• **What the exercise asks**
State how many lines of the entries hold the string "NEWS". Reply with the number alone.

• **Data**
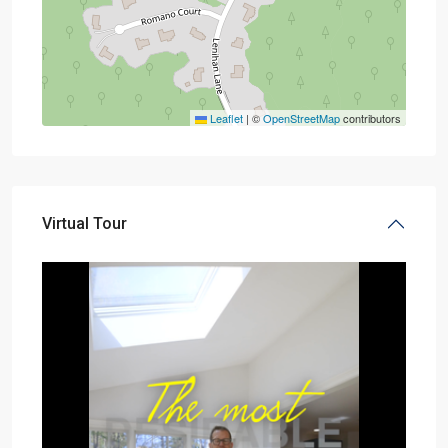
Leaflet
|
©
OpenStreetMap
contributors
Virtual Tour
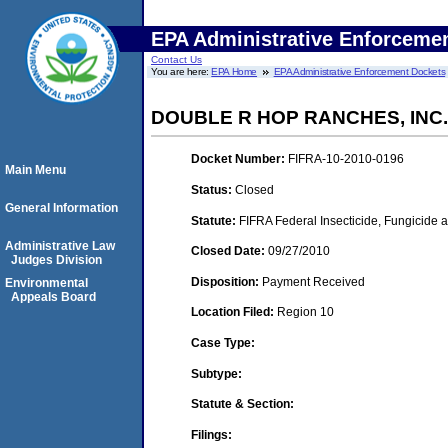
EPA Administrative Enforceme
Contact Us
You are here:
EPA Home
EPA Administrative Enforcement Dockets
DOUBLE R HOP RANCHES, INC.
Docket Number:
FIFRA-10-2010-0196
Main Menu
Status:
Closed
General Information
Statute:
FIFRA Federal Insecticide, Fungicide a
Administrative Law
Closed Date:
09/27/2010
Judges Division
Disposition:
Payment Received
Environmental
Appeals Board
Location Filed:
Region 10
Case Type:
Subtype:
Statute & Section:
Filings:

* * *

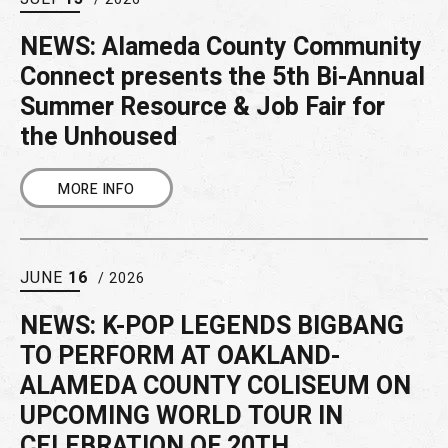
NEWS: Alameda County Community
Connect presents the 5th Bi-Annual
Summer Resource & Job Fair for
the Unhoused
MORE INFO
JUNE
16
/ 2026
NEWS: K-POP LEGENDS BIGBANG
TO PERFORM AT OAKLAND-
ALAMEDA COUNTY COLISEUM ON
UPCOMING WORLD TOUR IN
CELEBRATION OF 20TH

• **Exercise answer**
2